• DESCRIPTION OF THE TASK
Search for the word "Tofu" in the entries. Each line that holds it should be copied.

• INFORMATION SHOWN
===
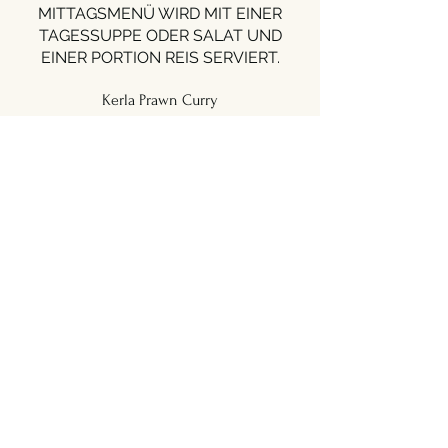
MITTAGSMENÜ WIRD MIT EINER
TAGESSUPPE ODER SALAT UND
EINER PORTION REIS SERVIERT.
Kerla Prawn Curry
Garnelen in Kokosmilch-Tomaten-
Curry.
€13.90
Tofu Butter Masala
Tofu in würzigem Zwiebel-Tomaten-
Curry.
€12.90
Address
Prinz-Eugen-Straße 28
1040 Vienna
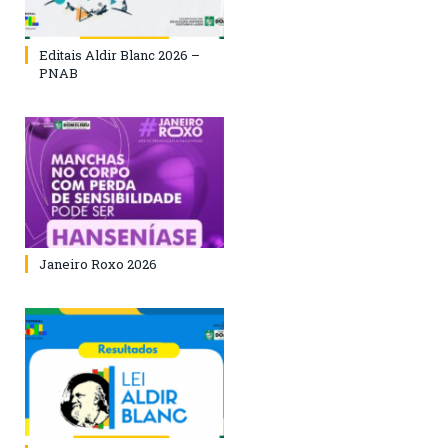
Editais Aldir Blanc 2026 –
PNAB
Janeiro Roxo 2026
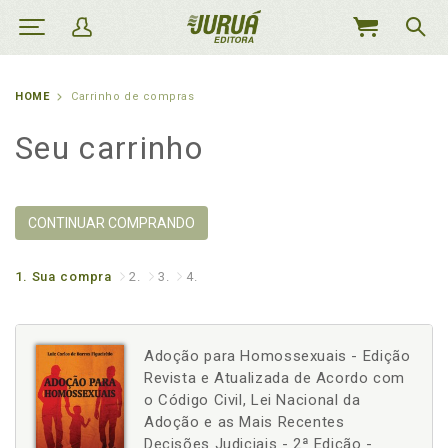
MEU
CARRINHO
HOME
Carrinho de compras
Seu carrinho
CONTINUAR COMPRANDO
1.
Sua compra
2.
3.
4.
Adoção para Homossexuais - Edição
Revista e Atualizada de Acordo com
o Código Civil, Lei Nacional da
Adoção e as Mais Recentes
Decisões Judiciais - 2ª Edição -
===
• WRITTEN ANSWER
Tofu Butter Masala
Tofu in würzigem Zwiebel-Tomaten-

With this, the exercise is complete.